PC-9 parental cells and erlotinib-resistant PC-9/Erl-R cells were cultured for 3 days in the absence or presence of 100 μg/mL of silibinin-meglumine. Top panels. After fixation and permeabilization, the subcellular distribution of F-actin, the epithelial marker E-cadherin, and of the mesenchymal-specific marker vimentin was assessed after staining with anti-F-actin, anti-E-cadherin, and anti-vimentin antibodies and Hoechst 33258 for nuclear counterstaining, as specified. Images show representative portions of the untreated- and silibinin meglumine-treated cells in montages of 4 × 4, which were captured in different channels for F-actin (red), E-cadherin (green), vimentin (green), and Hoechst 33258 (blue) with a 20× objective. Images were merged on a BD Pathway 855 Bioimager System with BD Attovision software.
Figure 5
Figure 5. Silibinin promotes mesenchymal to epithelial conversion of erlotinib-resistant PC-9/Erl-R cells.

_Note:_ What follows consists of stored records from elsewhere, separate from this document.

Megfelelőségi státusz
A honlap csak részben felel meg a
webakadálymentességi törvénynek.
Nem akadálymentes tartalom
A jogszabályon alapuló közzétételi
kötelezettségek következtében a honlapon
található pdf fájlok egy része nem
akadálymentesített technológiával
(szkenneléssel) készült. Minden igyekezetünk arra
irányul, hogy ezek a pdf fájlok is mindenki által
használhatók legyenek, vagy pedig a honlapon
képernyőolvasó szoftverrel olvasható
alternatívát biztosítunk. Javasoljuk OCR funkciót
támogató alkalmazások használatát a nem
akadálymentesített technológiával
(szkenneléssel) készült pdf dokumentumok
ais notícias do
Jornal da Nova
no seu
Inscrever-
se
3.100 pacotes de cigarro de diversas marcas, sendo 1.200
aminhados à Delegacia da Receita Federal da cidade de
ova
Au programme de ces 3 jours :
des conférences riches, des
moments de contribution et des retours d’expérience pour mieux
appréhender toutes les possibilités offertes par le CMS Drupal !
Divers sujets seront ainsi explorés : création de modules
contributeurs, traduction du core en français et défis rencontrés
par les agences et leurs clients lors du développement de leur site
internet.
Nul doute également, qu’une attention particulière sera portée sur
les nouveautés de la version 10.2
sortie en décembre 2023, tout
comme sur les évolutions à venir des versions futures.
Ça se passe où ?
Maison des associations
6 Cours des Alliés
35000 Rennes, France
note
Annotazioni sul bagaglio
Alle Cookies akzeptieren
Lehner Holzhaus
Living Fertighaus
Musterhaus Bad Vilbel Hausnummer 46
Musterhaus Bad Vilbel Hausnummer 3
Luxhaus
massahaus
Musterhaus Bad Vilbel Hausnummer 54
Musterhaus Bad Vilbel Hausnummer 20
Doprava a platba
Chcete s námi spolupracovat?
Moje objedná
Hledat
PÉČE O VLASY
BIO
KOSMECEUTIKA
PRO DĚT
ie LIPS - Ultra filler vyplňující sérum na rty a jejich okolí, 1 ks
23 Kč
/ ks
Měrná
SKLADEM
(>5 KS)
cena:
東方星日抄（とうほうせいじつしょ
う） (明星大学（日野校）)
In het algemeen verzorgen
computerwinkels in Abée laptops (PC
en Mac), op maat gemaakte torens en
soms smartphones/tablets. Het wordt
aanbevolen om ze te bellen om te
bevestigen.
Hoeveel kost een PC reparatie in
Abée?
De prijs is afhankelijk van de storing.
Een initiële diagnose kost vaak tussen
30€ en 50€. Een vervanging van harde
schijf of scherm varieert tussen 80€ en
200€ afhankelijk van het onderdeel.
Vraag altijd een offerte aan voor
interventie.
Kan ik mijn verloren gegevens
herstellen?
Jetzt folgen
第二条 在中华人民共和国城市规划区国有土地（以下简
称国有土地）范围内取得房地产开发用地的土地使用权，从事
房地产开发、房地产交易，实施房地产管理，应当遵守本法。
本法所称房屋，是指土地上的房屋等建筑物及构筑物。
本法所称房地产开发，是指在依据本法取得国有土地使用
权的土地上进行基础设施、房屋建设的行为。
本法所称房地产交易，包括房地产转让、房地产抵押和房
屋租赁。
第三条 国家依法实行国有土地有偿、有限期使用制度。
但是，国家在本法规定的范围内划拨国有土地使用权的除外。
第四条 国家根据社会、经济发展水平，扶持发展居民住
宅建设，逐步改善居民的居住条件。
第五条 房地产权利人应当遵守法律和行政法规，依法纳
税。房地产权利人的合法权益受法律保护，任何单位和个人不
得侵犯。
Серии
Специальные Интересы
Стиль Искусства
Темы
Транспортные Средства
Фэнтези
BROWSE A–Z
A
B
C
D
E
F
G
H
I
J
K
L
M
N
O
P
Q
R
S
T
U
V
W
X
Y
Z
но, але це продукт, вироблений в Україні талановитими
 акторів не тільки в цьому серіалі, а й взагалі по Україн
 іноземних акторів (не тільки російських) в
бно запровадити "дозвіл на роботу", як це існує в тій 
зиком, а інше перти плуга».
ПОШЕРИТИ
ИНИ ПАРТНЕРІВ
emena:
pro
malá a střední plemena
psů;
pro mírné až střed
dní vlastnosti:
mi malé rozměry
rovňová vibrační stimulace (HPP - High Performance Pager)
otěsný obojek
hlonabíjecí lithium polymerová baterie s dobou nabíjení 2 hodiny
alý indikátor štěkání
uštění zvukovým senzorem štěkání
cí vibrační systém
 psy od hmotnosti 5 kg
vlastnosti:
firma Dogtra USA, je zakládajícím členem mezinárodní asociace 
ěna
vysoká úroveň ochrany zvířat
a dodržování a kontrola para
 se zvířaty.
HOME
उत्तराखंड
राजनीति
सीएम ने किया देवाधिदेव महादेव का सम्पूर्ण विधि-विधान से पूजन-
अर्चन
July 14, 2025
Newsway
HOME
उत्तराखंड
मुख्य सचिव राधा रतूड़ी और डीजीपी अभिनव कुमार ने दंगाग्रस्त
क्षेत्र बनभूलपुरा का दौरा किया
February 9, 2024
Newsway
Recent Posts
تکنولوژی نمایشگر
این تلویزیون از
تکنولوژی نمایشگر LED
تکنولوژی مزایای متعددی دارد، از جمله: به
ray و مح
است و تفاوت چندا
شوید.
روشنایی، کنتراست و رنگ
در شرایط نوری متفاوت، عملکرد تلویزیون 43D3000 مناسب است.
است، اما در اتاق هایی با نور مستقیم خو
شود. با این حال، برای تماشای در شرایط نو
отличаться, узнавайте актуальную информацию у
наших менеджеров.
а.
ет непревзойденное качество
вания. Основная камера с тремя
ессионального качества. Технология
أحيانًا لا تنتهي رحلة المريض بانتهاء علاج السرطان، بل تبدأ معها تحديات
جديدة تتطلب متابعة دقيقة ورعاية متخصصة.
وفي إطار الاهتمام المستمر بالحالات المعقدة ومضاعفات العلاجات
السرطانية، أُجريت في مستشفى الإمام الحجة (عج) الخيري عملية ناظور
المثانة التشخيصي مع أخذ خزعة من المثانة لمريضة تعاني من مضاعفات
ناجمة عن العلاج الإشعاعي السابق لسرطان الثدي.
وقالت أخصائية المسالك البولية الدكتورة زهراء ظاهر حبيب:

Top panels. Erlotinib-resistant PC-9/Erl-R cells were cultured for 3 days in the absence or presence of 100 μg/mL of silibinin. Top panels. After fixation and permeabilization, the subcellular distribution of F-actin, the epithelial marker E-cadherin, and of the mesenchymal-specific marker vimentin was assessed after staining with anti-F-actin, anti-E-cadherin, and anti-vimentin antibodies and Hoechst 33258 for nuclear counterstaining, as specified. Images show representative portions of the untreated- and silibinin meglumine-treated cells, which were captured in different channels for F-actin (red), E-cadherin (green), vimentin (green), and Hoechst 33258 (blue) with a 20× objective. Images were merged on a BD Pathway 855 Bioimager System with BD Attovision software. Bottom panels. Figure shows representative microphotographs of wound healing assays 0, 24, and 48 h after incisions of confluent PC-9/ErL-R cells cultured in the absence or presence of silibinin (100 μg/mL).
Figure 6
Figure 6. Water-soluble silibinin: A new strategy for targeted in vivo control of molecules that regulate the acquisition of an EGFR TKI-refractory mesenchymal-like phenotype in EGFR mutant-NSCLC cells.